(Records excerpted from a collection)
──────────

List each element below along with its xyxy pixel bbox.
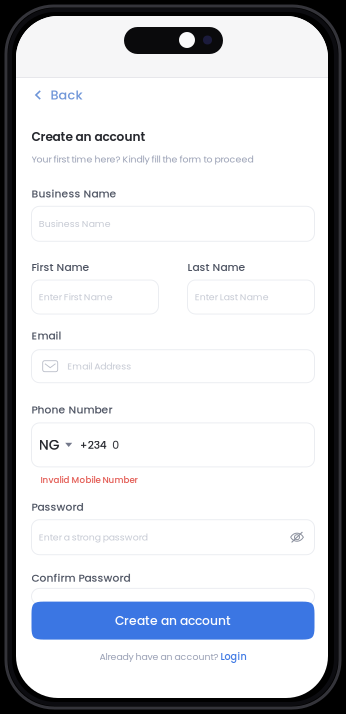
button[interactable]: Login — [220, 650, 246, 663]
staticText: Business Name — [39, 217, 111, 230]
staticText: Back — [50, 86, 82, 104]
staticText: +234 — [80, 437, 107, 452]
staticText: Your first time here? Kindly fill the fo… — [32, 153, 254, 166]
staticText: 0 — [112, 437, 119, 452]
staticText: Enter Last Name — [195, 290, 269, 304]
button[interactable]: Enter Last Name — [188, 280, 314, 314]
button[interactable]: Create an account — [32, 602, 314, 640]
staticText: Email Address — [67, 360, 131, 373]
button[interactable]: Business Name — [32, 206, 314, 241]
staticText: Enter a strong password — [39, 531, 148, 544]
staticText: NG — [39, 435, 60, 455]
staticText: Password — [32, 500, 84, 514]
button[interactable]: Back — [16, 79, 136, 111]
staticText: Email — [32, 328, 62, 343]
staticText: Already have an account? — [100, 650, 220, 663]
staticText: Business Name — [32, 186, 116, 201]
button[interactable]: Enter First Name — [32, 280, 158, 314]
staticText: Confirm Password — [32, 570, 130, 585]
staticText: Create an account — [32, 128, 146, 145]
staticText: Create an account — [115, 612, 231, 629]
staticText: Login — [220, 650, 246, 663]
staticText: Last Name — [188, 260, 246, 275]
staticText: Invalid Mobile Number — [40, 474, 138, 486]
staticText: Enter First Name — [39, 290, 113, 304]
staticText: First Name — [32, 260, 90, 275]
button[interactable]: Enter a strong password — [32, 520, 314, 555]
button[interactable]: NG — [32, 423, 314, 467]
button[interactable]: Email Address — [32, 350, 314, 383]
staticText: Phone Number — [32, 402, 112, 417]
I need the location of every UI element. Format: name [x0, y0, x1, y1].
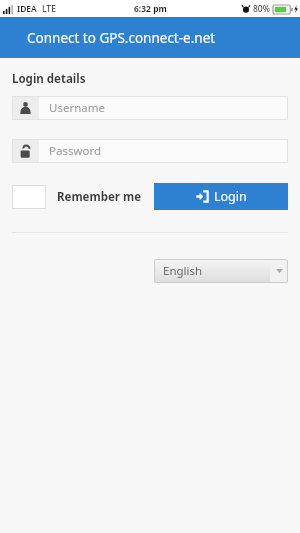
- staticText: Login details: [12, 71, 86, 87]
- staticText: Login: [214, 188, 247, 205]
- button[interactable]: Password: [12, 139, 288, 163]
- staticText: Password: [49, 143, 102, 159]
- staticText: 6:32 pm: [134, 3, 167, 15]
- button[interactable]: Remember me checkbox: [12, 185, 46, 209]
- staticText: Remember me: [57, 189, 142, 205]
- button[interactable]: Connect to GPS.connect-e.net: [0, 17, 300, 58]
- staticText: Connect to GPS.connect-e.net: [27, 29, 216, 47]
- staticText: English: [163, 263, 203, 279]
- staticText: IDEA: [17, 3, 37, 15]
- button[interactable]: English: [154, 259, 288, 283]
- staticText: LTE: [42, 3, 56, 15]
- staticText: Username: [49, 100, 105, 116]
- staticText: 80%: [253, 3, 270, 15]
- button[interactable]: Username: [12, 96, 288, 120]
- button[interactable]: Login: [154, 183, 288, 210]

──────────

Every line above should be copied exactly, apart from any pictures.

## Solved problem
List each element below along with its xyxy pixel bbox.
button[interactable]: Login — [220, 650, 246, 663]
staticText: Business Name — [39, 217, 111, 230]
staticText: Back — [50, 86, 82, 104]
staticText: +234 — [80, 437, 107, 452]
staticText: Your first time here? Kindly fill the fo… — [32, 153, 254, 166]
staticText: 0 — [112, 437, 119, 452]
staticText: Enter Last Name — [195, 290, 269, 304]
button[interactable]: Enter Last Name — [188, 280, 314, 314]
button[interactable]: Create an account — [32, 602, 314, 640]
staticText: Email Address — [67, 360, 131, 373]
button[interactable]: Business Name — [32, 206, 314, 241]
staticText: Enter a strong password — [39, 531, 148, 544]
staticText: NG — [39, 435, 60, 455]
staticText: Password — [32, 500, 84, 514]
button[interactable]: Back — [16, 79, 136, 111]
staticText: Email — [32, 328, 62, 343]
staticText: Already have an account? — [100, 650, 220, 663]
staticText: Business Name — [32, 186, 116, 201]
button[interactable]: Enter First Name — [32, 280, 158, 314]
staticText: Confirm Password — [32, 570, 130, 585]
staticText: Create an account — [32, 128, 146, 145]
staticText: Create an account — [115, 612, 231, 629]
staticText: Login — [220, 650, 246, 663]
staticText: Last Name — [188, 260, 246, 275]
staticText: Invalid Mobile Number — [40, 474, 138, 486]
staticText: Enter First Name — [39, 290, 113, 304]
staticText: First Name — [32, 260, 90, 275]
button[interactable]: Enter a strong password — [32, 520, 314, 555]
button[interactable]: NG — [32, 423, 314, 467]
button[interactable]: Email Address — [32, 350, 314, 383]
staticText: Phone Number — [32, 402, 112, 417]
I need the location of every UI element. Format: name [x0, y0, x1, y1].
- staticText: Login details: [12, 71, 86, 87]
- staticText: Login: [214, 188, 247, 205]
- button[interactable]: Password: [12, 139, 288, 163]
- staticText: Password: [49, 143, 102, 159]
- staticText: 6:32 pm: [134, 3, 167, 15]
- button[interactable]: Remember me checkbox: [12, 185, 46, 209]
- staticText: Remember me: [57, 189, 142, 205]
- button[interactable]: Connect to GPS.connect-e.net: [0, 17, 300, 58]
- staticText: Connect to GPS.connect-e.net: [27, 29, 216, 47]
- staticText: English: [163, 263, 203, 279]
- staticText: IDEA: [17, 3, 37, 15]
- button[interactable]: English: [154, 259, 288, 283]
- staticText: LTE: [42, 3, 56, 15]
- staticText: Username: [49, 100, 105, 116]
- staticText: 80%: [253, 3, 270, 15]
- button[interactable]: Username: [12, 96, 288, 120]
- button[interactable]: Login: [154, 183, 288, 210]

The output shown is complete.